(DATA TO EXAMINE begins)

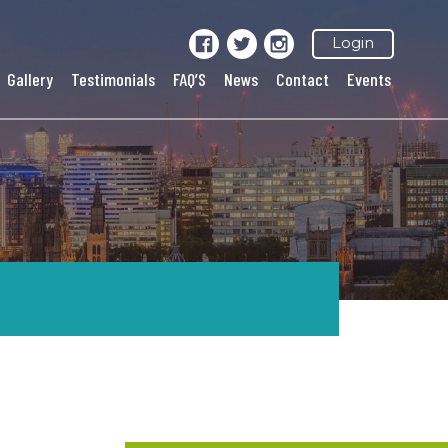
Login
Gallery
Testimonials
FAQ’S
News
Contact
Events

(DATA TO EXAMINE ends)
(DATA TO EXAMINE begins)

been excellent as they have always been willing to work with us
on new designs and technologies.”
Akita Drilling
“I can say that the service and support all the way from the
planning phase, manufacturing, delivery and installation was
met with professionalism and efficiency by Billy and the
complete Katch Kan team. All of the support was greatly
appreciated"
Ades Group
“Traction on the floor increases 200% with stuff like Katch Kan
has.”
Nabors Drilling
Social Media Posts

(DATA TO EXAMINE ends)

**PROBLEM STATEMENT:**
Find the line with "way from the" in the entries above. Retype it and each line after it, exactly, through the line with "Social Media Posts", and stop there.

**RESULT BELOW:**
“I can say that the service and support all the way from the
planning phase, manufacturing, delivery and installation was
met with professionalism and efficiency by Billy and the
complete Katch Kan team. All of the support was greatly
appreciated"
Ades Group
“Traction on the floor increases 200% with stuff like Katch Kan
has.”
Nabors Drilling
Social Media Posts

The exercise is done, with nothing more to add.